8. Monitor cost per request (~5% savings from awareness)
You can’t optimize what you don’t measure. Cost tracking is the foundation:
class CostMonitor:
def __init__(self, daily_budget=500): # ₹500/day default
self.daily_budget = daily_budget
self.daily_cost = 0.0
self.alerts = []
def track(self, run_id, model, input_tokens, output_tokens):
RATES = {
"claude-sonnet": {"input": 0.25, "output": 1.25}, # per 1K tokens, in INR
"claude-haiku": {"input": 0.03, "output": 0.15},
"claude-opus": {"input": 1.50, "output": 7.50},
"gpt-4o": {"input": 0.20, "output": 0.80},
"gpt-4o-mini": {"input": 0.01, "output": 0.04},
}
rate = RATES.get(model, RATES["claude-sonnet"])
cost = (input_tokens / 1000 * rate["input"]) + (output_tokens / 1000 * rate["output"])
self.daily_cost += cost
if self.daily_cost > self.daily_budget * 0.8:
self.alerts.append({
"type": "budget_warning",
"cost": self.daily_cost,
"budget": self.daily_budget,
"run_id": run_id
})
return cost
def get_report(self):
return {
"daily_cost": f"₹{self.daily_cost:.2f}",
"budget_remaining": f"₹{max(0, self.daily_budget - self.daily_cost):.2f}",
"alerts_count": len(self.alerts),
"alerts": self.alerts[-5:] # Last 5 alerts
}
Expected savings: The awareness alone saves 5-10%. When you see which runs cost the most, you naturally find optimizations. I found a buggy agent loop this way that was burning ₹200/day in retries.

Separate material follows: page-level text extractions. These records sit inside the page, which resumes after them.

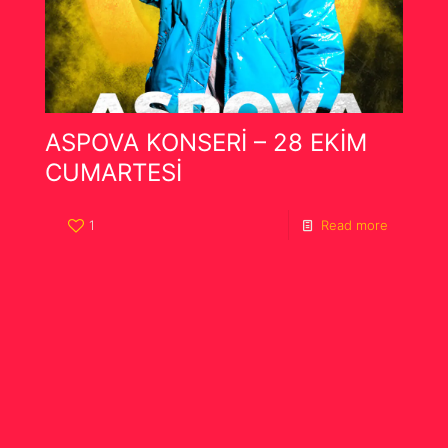
ASPOVA KONSERİ – 28 EKİM
CUMARTESİ
1
Read more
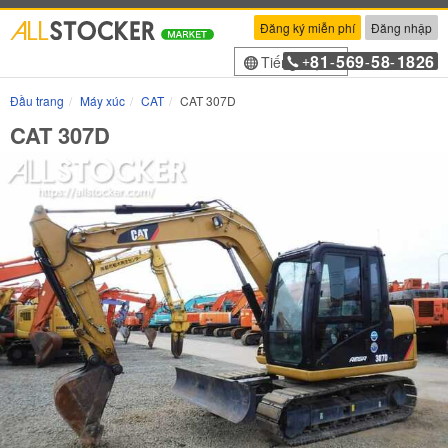
Đăng ký miễn phí
Đăng nhập
81
569
58
1826
Tiếng Việt
+
-
-
-
Đầu trang
Máy xúc
CAT
CAT 307D
CAT 307D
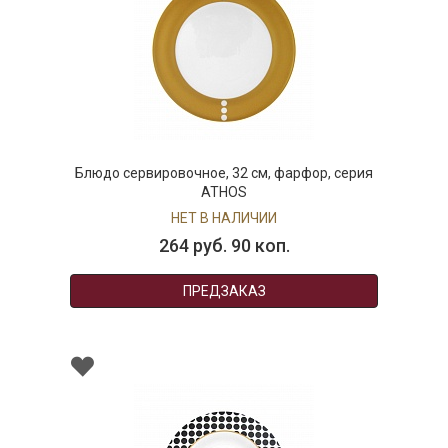
Блюдо сервировочное, 32 см, фарфор, серия
ATHOS
НЕТ В НАЛИЧИИ
264 руб. 90 коп.
ПРЕДЗАКАЗ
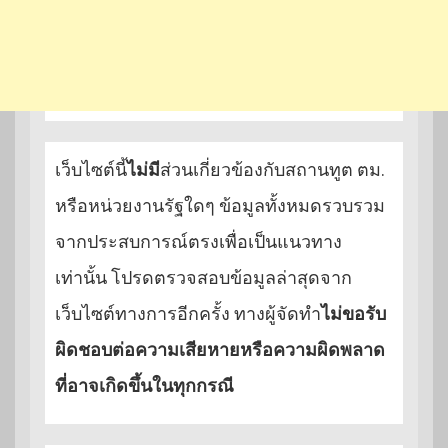
เว็บไซต์นี้
ไม่มี
ส่วนเกี่ยวข้องกับสถานทูต ตม.
หรือหน่วยงานรัฐใดๆ ข้อมูลทั้งหมดรวบรวม
จากประสบการณ์ตรงเพื่อเป็นแนวทาง
เท่านั้น โปรดตรวจสอบข้อมูลล่าสุดจาก
เว็บไซต์ทางการอีกครั้ง ทางผู้จัดทำ
ไม่ขอรับ
ผิดชอบต่อความเสียหายหรือความผิดพลาด
ที่อาจเกิดขึ้นในทุกกรณี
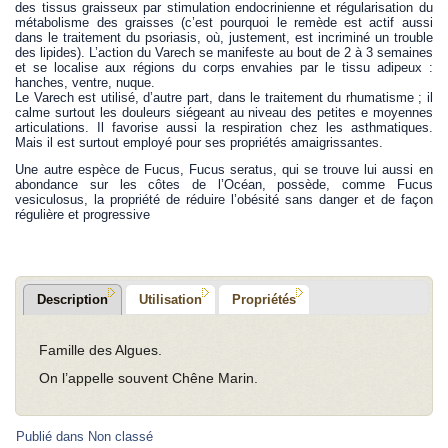
des tissus graisseux par stimulation endocrinienne et régularisation du
métabolisme des graisses (c’est pourquoi le remède est actif aussi
dans le traitement du psoriasis, où, justement, est incriminé un trouble
des lipides). L’action du Varech se manifeste au bout de 2 à 3 semaines
et se localise aux régions du corps envahies par le tissu adipeux :
hanches, ventre, nuque.
Le Varech est utilisé, d’autre part, dans le traitement du rhumatisme ; il
calme surtout les douleurs siégeant au niveau des petites e moyennes
articulations. Il favorise aussi la respiration chez les asthmatiques.
Mais il est surtout employé pour ses propriétés amaigrissantes.
Une autre espèce de Fucus, Fucus seratus, qui se trouve lui aussi en
abondance sur les côtes de l’Océan, possède, comme Fucus
vesiculosus, la propriété de réduire l’obésité sans danger et de façon
régulière et progressive
Description
Utilisation
Propriétés
Famille des Algues.
On l’appelle souvent Chêne Marin.
Publié dans
Non classé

9. Open-source models for internal tasks (~20% savings for those tasks)
For internal tools and batch processing, running open-source models locally can be cheaper than API calls:
# Run Llama 3 70B locally
ollama run llama3:70b
# Or use a cloud GPU
# T4 GPU: ~₹30/hour, serves ~500 requests/hour
# Cost: ₹0.06 per request vs ₹0.30 for Sonnet
Where it works: Internal code review, batch document processing, data extraction, classification at scale.
Where it doesn’t: Customer-facing agents, complex tool use, tasks requiring high reliability.
My setup: API models for customer-facing, Llama 3 70B (via Ollama) for internal batch jobs. This cut my API bill by 20%.
10. Prune unused tools (~5% savings and reliability)
Every tool you give an agent increases the prompt size (tools are serialized into the prompt) and adds decision complexity:
# Before: 15 tools, each with detailed descriptions
ALL_TOOLS = [
read_file, write_file, list_directory, search_files,
run_command, install_package, run_tests, build_project,
search_web, fetch_url, scrape_page, call_api,
query_database, send_email, create_ticket
] # ~2,500 tokens of tool definitions
# After: Only the tools this agent actually uses
CORE_TOOLS = [
read_file, write_file, run_command, search_files
] # ~600 tokens of tool definitions
Expected savings: 5-10% reduction in input tokens per call. More importantly: fewer tools means fewer wrong tool choices. The agent doesn’t accidentally call send_email when it meant write_file.
Related: AI agent error handling patterns — retry strategies, cost spikes, and graceful degradation for production agents.
If you can only implement two strategies today, make it semantic caching and model tiering. Those two alone will save 40-50% with zero quality impact. Add the rest as your agent scales and you identify specific cost drivers. Most importantly, track your costs before and after — the numbers will tell you which optimization to tackle next.